Now the DNA operating system of a species is very very old indeed, and there is evidence that it, seen in the long term, does something a bit like the computer with its disc files. Part of the evidence comes from the fascinating phenomenon of ‘introns’ and ‘exons’. Within the last decade, it has been discovered that any ‘single’ gene, in the sense of a single continuously read passage of DNA text, is not all stored in one place. If you actually read the code letters as they occur along the chromosome (i.e. if you do the equivalent of breaking out of the discipline of the ‘operating system’) you find fragments of ‘sense’, called exons, separated by portions of ‘nonsense’ called introns. Any one ‘gene’ in the functional sense, is in fact split up into a sequence of fragments (exons) separated by meaningless introns. It is as if each exon ended with a pointer saying ‘continued on page 94’. A complete gene is then made up of a whole series of exons, which are actually strung together only when they are eventually read by the ’official’ operating system that translates them into proteins.
Further evidence comes from the fact that the chromosomes are littered with old genetic text that is no longer used, but which still makes recognizable sense. To a computer programmer, the pattern of distribution of these ‘genetic fossil’ fragments is uncannily reminiscent of the pattern of text on the surface of an old disc that has been much used for editing text. In some animals, a high proportion of the total number of genes is in fact never read. These genes are either complete nonsense, or they are outdated ‘fossil genes’.

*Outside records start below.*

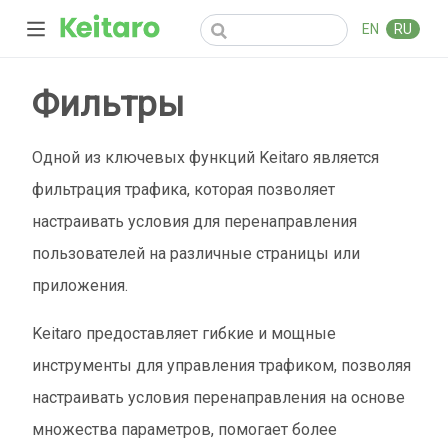
EN
RU
Фильтры
Одной из ключевых функций Keitaro является
фильтрация трафика, которая позволяет
настраивать условия для перенаправления
пользователей на различные страницы или
приложения.
Keitaro предоставляет гибкие и мощные
инструменты для управления трафиком, позволяя
настраивать условия перенаправления на основе
множества параметров, помогает более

Just occasionally, textual fossils come into their own again, as I experienced when writing this book. A computer error (or, to be fair, it may have been human error) caused me accidentally to ‘erase’ the disc containing Chapter 3. Of course the text itself hadn’t literally all been erased. All that had been definitely erased were the pointers to where each ‘exon’ began and ended. The ‘official’ operating system could read nothing, but ‘unofficially’ I could play genetic engineer and examine all the text on the disc. What I saw was a bewildering jigsaw puzzle of textual fragments, some of them recent, others ancient ‘fossils’. By piecing together the jigsaw fragments, I was able to recreate the chapter. But I mostly didn’t know which fragments were recent and which were fossil. It didn’t matter for, apart from minor details that necessitated some new editing, they were the same. At least some of the ‘fossils’, or outdated ‘introns’, had come into their own again. They rescued me from my predicament, and saved me the trouble of rewriting the entire chapter.